Opposition denounces federal government for lapse of $75M in sex trafficking money

Opposition party leaders sent a letter addressed to Justin Trudeau denouncing what they says is the government’s decision to let funding lapse for organizations that support human trafficking survivors.

The promise was for $75 million and the letter was signed by members of parliament from each opposition party.

The parties held a news conference Thursday to demand action.

Each voiced concerns that since the end of March, frontline organizations that support survivors and women trying to escape the sex trafficking and sex trade industry are out of money.

Atwin said these services are vital and of special interest to Indigenous populations because a large amount of women caught up in sex trafficking are Indigenous.

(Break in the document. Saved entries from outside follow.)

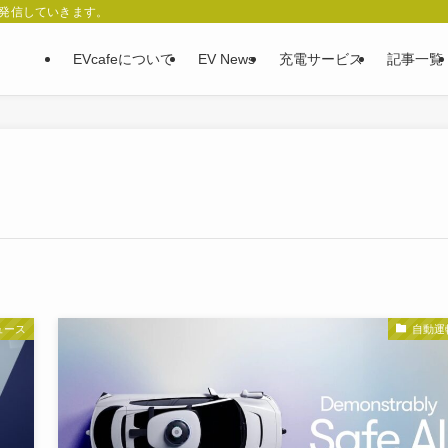
、発信していきます。
EVcafeについて
EV News
充電サービス
記事一覧
ュース
自動運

“The ongoing impact of residential schools combined with the racism inherent in our legal and justice systems has meant that too many Indigenous women have been trafficked and sexually exploited. Too many of those are now missing or murdered,” Atwin said.

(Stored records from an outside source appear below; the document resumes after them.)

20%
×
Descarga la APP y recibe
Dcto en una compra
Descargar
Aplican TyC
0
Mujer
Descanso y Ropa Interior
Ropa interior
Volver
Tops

Atwin quoted Article 22 of the United Nations Declaration on the Rights of Indigenous People which states that parties should take measures in conjunction with Indigenous Peoples to ensure that Indigenous women and children enjoy the full protection and guarantees against all forms of violence and discrimination.

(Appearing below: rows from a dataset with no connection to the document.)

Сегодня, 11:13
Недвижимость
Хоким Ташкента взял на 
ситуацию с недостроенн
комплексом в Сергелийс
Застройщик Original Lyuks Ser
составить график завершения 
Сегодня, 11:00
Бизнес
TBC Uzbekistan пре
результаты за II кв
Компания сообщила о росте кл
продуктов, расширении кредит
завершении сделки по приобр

Lindsay Mathyssen (London-Fanshawe), NDP critic for Women and Gender Equality said this failure goes along with the government’s lack of a plan to respond to the calls to action in the national inquiry into missing and murdered Indigenous women and girls.

“One of the calls to justice from the inquiry is to address the large number of Indigenous women who are trafficked both within Canada and across its borders,” she said. “Women and indigenous women are tired of cuts, they’re tired of excuses and tired of delays.

“We need action now.”

Crown-Indigenous Relations Minister Carolyn Bennett announced last week that due to the COVID 19 pandemic they will not meet their June 3 deadline for an action plan.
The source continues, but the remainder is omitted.